Task objective
This exercise requires an exact output of the listing, images omitted.

Given data

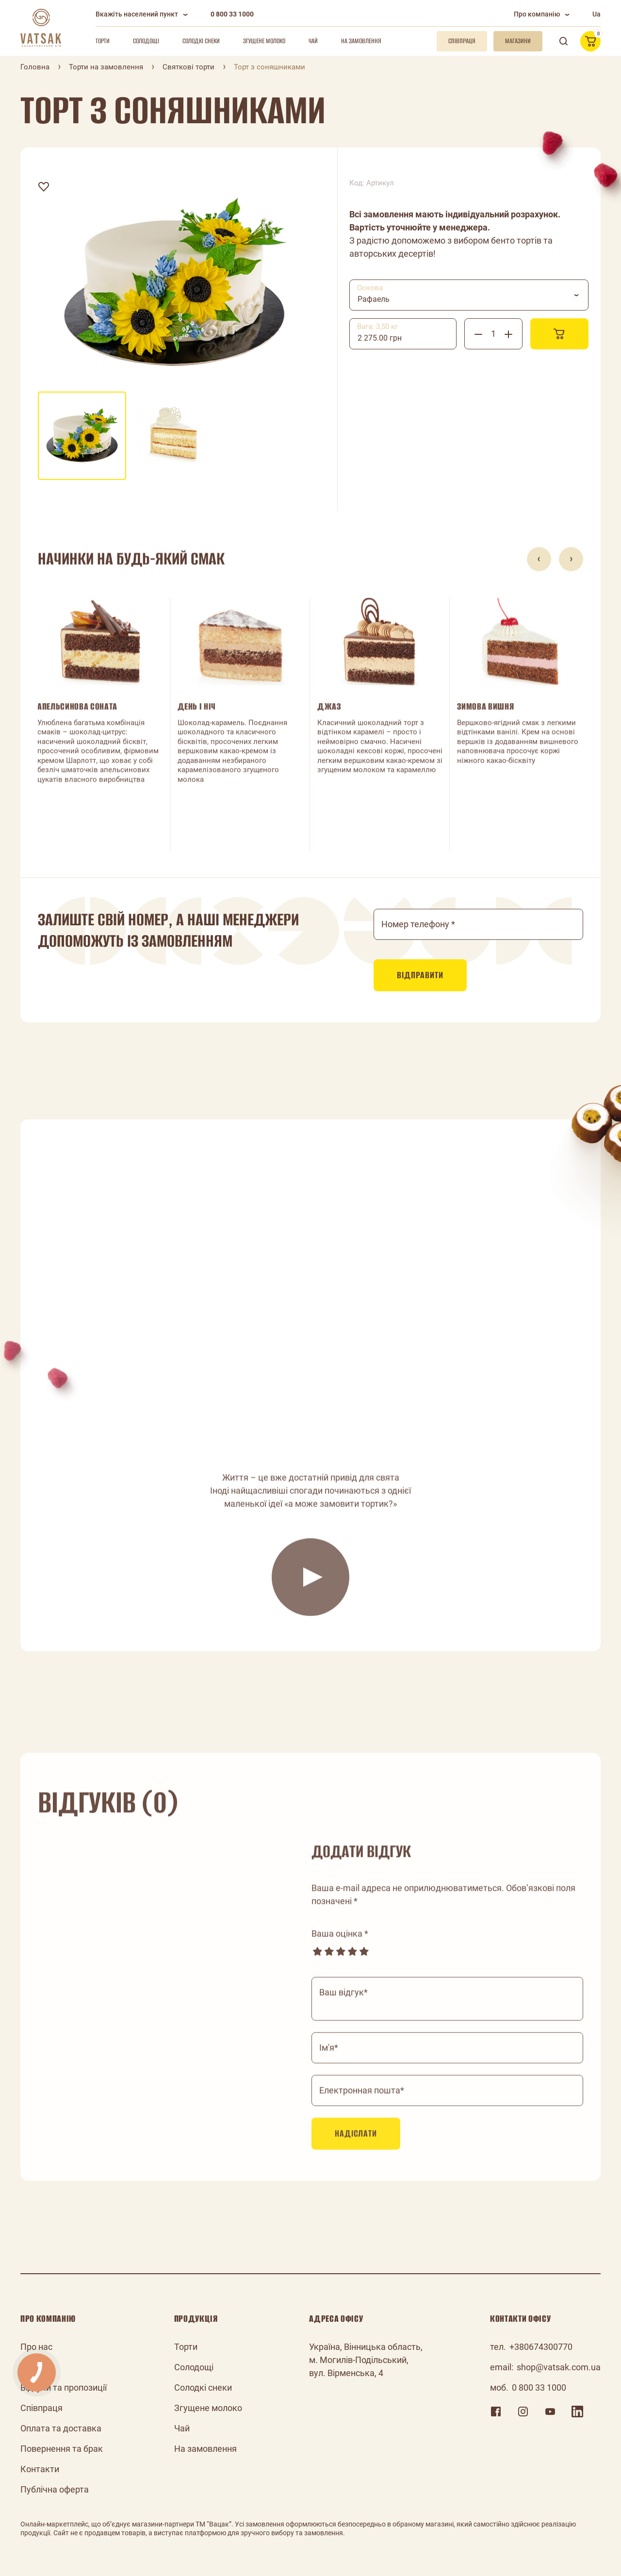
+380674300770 (540, 2347)
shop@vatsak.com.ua (559, 2367)
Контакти (39, 2469)
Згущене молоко (264, 41)
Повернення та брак (61, 2449)
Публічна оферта (54, 2489)
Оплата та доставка (60, 2428)
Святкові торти (188, 67)
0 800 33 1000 (232, 14)
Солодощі (146, 41)
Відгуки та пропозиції (63, 2387)
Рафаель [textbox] (374, 299)
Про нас (36, 2347)
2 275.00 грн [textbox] (380, 338)
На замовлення (361, 41)
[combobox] (468, 295)
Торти (103, 41)
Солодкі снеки (201, 41)
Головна (34, 67)
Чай (313, 41)
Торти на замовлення (106, 67)
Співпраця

Written reply
+380674300770 (540, 2347)
shop@vatsak.com.ua (559, 2367)
Контакти (39, 2469)
Згущене молоко (264, 41)
Повернення та брак (61, 2449)
Публічна оферта (54, 2489)
Оплата та доставка (60, 2428)
Святкові торти (188, 67)
0 800 33 1000 (232, 14)
Солодощі (146, 41)
Відгуки та пропозиції (63, 2387)
Рафаель [textbox] (374, 299)
Про нас (36, 2347)
2 275.00 грн [textbox] (380, 338)
На замовлення (361, 41)
[combobox] (468, 295)
Торти (103, 41)
Солодкі снеки (201, 41)
Головна (34, 67)
Чай (313, 41)
Торти на замовлення (106, 67)
Співпраця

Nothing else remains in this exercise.